Exercise goal:
Please copy exactly the lines from the one containing "I need masks" to the end of the entries, both included, and nothing else. Omit every picture.

(Data records)
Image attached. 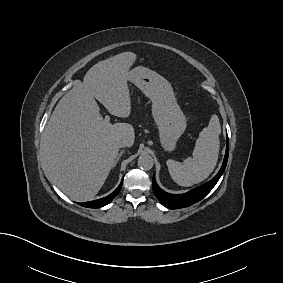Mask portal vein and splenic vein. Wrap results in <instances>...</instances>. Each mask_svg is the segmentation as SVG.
<instances>
[{
  "label": "portal vein and splenic vein",
  "mask_w": 283,
  "mask_h": 283,
  "mask_svg": "<svg viewBox=\"0 0 283 283\" xmlns=\"http://www.w3.org/2000/svg\"><path fill=\"white\" fill-rule=\"evenodd\" d=\"M106 122H109L110 121V117L108 115L105 116V119H104Z\"/></svg>",
  "instance_id": "18ae733b"
}]
</instances>
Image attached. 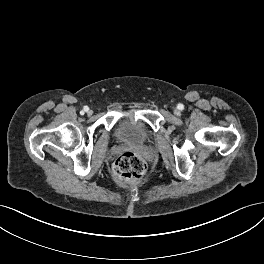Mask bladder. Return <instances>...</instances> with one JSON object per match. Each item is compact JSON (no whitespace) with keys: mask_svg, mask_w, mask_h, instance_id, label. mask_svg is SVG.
I'll return each mask as SVG.
<instances>
[{"mask_svg":"<svg viewBox=\"0 0 264 264\" xmlns=\"http://www.w3.org/2000/svg\"><path fill=\"white\" fill-rule=\"evenodd\" d=\"M114 136L122 144L142 147L152 140L153 132L144 120L122 115L115 124Z\"/></svg>","mask_w":264,"mask_h":264,"instance_id":"1","label":"bladder"}]
</instances>
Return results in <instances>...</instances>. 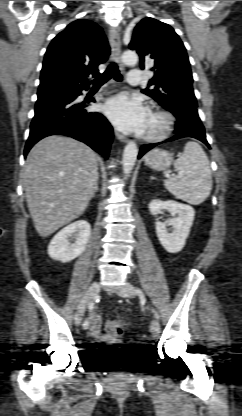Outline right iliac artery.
<instances>
[{"mask_svg": "<svg viewBox=\"0 0 242 416\" xmlns=\"http://www.w3.org/2000/svg\"><path fill=\"white\" fill-rule=\"evenodd\" d=\"M92 309H93V303H90L89 304V310L91 311ZM88 326H89V321L88 320H85L84 323H83V328L84 329H87Z\"/></svg>", "mask_w": 242, "mask_h": 416, "instance_id": "1", "label": "right iliac artery"}]
</instances>
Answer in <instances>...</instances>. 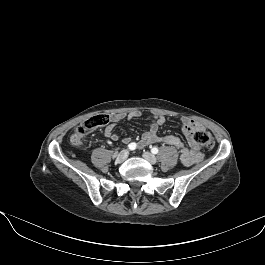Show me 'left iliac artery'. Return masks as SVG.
I'll use <instances>...</instances> for the list:
<instances>
[{
	"instance_id": "44dca946",
	"label": "left iliac artery",
	"mask_w": 265,
	"mask_h": 265,
	"mask_svg": "<svg viewBox=\"0 0 265 265\" xmlns=\"http://www.w3.org/2000/svg\"><path fill=\"white\" fill-rule=\"evenodd\" d=\"M158 148L157 147H153L152 149H151V152L153 153V154H157L158 153Z\"/></svg>"
}]
</instances>
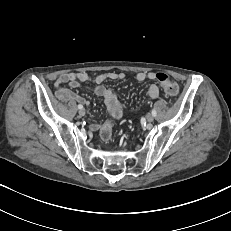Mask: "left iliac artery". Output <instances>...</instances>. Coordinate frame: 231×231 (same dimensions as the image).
<instances>
[{"mask_svg": "<svg viewBox=\"0 0 231 231\" xmlns=\"http://www.w3.org/2000/svg\"><path fill=\"white\" fill-rule=\"evenodd\" d=\"M151 113H152V115H153L154 117L157 115V112H156L155 109H152Z\"/></svg>", "mask_w": 231, "mask_h": 231, "instance_id": "44dca946", "label": "left iliac artery"}]
</instances>
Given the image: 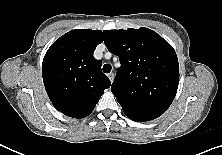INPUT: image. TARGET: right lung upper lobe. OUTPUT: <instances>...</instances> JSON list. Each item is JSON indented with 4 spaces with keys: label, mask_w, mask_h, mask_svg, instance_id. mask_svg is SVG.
<instances>
[{
    "label": "right lung upper lobe",
    "mask_w": 222,
    "mask_h": 155,
    "mask_svg": "<svg viewBox=\"0 0 222 155\" xmlns=\"http://www.w3.org/2000/svg\"><path fill=\"white\" fill-rule=\"evenodd\" d=\"M101 30L75 29L56 40L42 63L46 92L54 107L72 118L88 116L111 85L102 62L93 57Z\"/></svg>",
    "instance_id": "1"
}]
</instances>
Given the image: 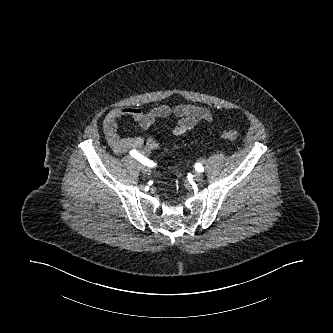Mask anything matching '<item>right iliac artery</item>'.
<instances>
[{"mask_svg": "<svg viewBox=\"0 0 333 333\" xmlns=\"http://www.w3.org/2000/svg\"><path fill=\"white\" fill-rule=\"evenodd\" d=\"M129 154L144 165H147V166H150V167H153L155 165L151 160L144 157L138 151L132 150V151H130Z\"/></svg>", "mask_w": 333, "mask_h": 333, "instance_id": "right-iliac-artery-1", "label": "right iliac artery"}]
</instances>
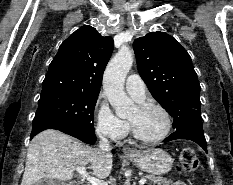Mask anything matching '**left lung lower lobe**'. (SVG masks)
Returning a JSON list of instances; mask_svg holds the SVG:
<instances>
[{
    "instance_id": "left-lung-lower-lobe-1",
    "label": "left lung lower lobe",
    "mask_w": 233,
    "mask_h": 185,
    "mask_svg": "<svg viewBox=\"0 0 233 185\" xmlns=\"http://www.w3.org/2000/svg\"><path fill=\"white\" fill-rule=\"evenodd\" d=\"M175 139L192 140L199 144L207 153V145L202 128V122L192 123L179 130H176V132L172 133L167 139L164 140V142Z\"/></svg>"
}]
</instances>
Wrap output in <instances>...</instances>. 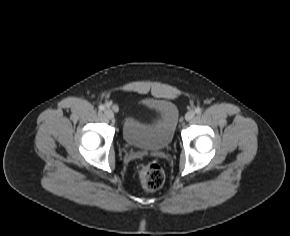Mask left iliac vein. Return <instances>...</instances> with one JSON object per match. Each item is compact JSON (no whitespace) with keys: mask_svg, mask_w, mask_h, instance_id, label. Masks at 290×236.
Masks as SVG:
<instances>
[{"mask_svg":"<svg viewBox=\"0 0 290 236\" xmlns=\"http://www.w3.org/2000/svg\"><path fill=\"white\" fill-rule=\"evenodd\" d=\"M194 116H195V112L192 111V110H190V111H188V112L186 113V115H185V119H186L187 121H190V120H192V119L194 118Z\"/></svg>","mask_w":290,"mask_h":236,"instance_id":"4c4485c4","label":"left iliac vein"}]
</instances>
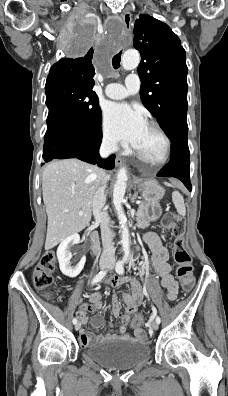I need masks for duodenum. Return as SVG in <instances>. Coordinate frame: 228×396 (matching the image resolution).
<instances>
[{"label": "duodenum", "mask_w": 228, "mask_h": 396, "mask_svg": "<svg viewBox=\"0 0 228 396\" xmlns=\"http://www.w3.org/2000/svg\"><path fill=\"white\" fill-rule=\"evenodd\" d=\"M92 240H93L94 244L96 245V237H95V235L92 236Z\"/></svg>", "instance_id": "duodenum-1"}]
</instances>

Task output:
I need masks for duodenum. Return as SVG in <instances>. Coordinate frame: 228×396 (matching the image resolution).
<instances>
[{"label": "duodenum", "mask_w": 228, "mask_h": 396, "mask_svg": "<svg viewBox=\"0 0 228 396\" xmlns=\"http://www.w3.org/2000/svg\"><path fill=\"white\" fill-rule=\"evenodd\" d=\"M92 240H93L94 244L96 245V237H95V235L92 236Z\"/></svg>", "instance_id": "duodenum-1"}]
</instances>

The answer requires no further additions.